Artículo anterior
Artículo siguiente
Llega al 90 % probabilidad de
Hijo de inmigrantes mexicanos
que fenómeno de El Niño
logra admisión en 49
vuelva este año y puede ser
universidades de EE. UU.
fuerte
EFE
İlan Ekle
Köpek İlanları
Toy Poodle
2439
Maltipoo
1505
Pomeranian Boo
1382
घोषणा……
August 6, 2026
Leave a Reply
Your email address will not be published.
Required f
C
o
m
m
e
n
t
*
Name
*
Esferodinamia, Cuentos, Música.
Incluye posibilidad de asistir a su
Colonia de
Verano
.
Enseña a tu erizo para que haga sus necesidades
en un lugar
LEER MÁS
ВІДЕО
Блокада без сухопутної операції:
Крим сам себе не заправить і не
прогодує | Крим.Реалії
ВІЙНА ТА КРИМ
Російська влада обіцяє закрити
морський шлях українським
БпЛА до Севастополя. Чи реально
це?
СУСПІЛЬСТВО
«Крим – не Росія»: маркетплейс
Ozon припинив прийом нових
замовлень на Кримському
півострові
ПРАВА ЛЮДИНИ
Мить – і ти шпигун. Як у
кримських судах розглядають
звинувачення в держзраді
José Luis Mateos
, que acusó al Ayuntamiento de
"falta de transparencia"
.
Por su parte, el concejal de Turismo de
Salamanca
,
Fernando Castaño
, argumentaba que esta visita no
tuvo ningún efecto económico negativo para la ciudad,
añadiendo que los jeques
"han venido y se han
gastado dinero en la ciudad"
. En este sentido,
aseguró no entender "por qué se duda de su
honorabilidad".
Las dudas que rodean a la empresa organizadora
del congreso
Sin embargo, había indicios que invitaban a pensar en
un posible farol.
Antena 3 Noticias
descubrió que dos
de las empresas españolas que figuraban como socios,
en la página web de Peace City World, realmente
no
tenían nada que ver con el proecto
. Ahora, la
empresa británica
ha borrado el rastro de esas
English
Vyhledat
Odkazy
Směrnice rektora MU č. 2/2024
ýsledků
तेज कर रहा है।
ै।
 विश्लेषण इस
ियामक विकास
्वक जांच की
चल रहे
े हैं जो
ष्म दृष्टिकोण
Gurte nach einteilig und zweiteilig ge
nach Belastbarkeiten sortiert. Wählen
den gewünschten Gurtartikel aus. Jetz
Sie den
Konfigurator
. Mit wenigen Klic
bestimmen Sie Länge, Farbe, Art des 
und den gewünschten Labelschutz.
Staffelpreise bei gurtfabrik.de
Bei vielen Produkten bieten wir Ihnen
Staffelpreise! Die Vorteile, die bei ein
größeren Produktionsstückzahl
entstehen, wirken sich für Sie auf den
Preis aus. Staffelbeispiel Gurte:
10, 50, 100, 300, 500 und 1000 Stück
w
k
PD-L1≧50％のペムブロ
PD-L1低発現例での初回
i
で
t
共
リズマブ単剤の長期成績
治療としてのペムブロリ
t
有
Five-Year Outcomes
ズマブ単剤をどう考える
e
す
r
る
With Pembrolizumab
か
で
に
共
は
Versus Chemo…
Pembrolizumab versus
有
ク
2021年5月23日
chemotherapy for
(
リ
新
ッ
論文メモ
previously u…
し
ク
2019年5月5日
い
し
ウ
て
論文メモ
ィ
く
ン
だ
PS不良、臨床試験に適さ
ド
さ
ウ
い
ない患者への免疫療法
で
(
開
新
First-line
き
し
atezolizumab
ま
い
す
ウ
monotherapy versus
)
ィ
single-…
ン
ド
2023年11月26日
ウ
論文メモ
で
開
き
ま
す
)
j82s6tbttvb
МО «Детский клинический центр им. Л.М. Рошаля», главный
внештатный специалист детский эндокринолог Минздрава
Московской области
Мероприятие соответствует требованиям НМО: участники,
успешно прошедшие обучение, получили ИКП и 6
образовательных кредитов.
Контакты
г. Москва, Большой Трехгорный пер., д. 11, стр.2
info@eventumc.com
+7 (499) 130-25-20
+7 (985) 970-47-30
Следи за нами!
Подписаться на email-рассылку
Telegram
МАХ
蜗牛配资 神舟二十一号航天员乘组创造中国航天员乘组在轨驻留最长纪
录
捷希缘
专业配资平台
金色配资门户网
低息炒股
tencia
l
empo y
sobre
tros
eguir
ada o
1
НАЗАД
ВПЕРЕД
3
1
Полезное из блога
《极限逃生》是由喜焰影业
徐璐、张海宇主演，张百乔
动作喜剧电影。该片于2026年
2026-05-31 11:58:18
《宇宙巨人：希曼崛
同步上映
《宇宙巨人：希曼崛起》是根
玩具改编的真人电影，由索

What is expected | Each line that holds the string "para" is to be copied from the entries above.

Task result |
Enseña a tu erizo para que haga sus necesidades
tuvo ningún efecto económico negativo para la ciudad,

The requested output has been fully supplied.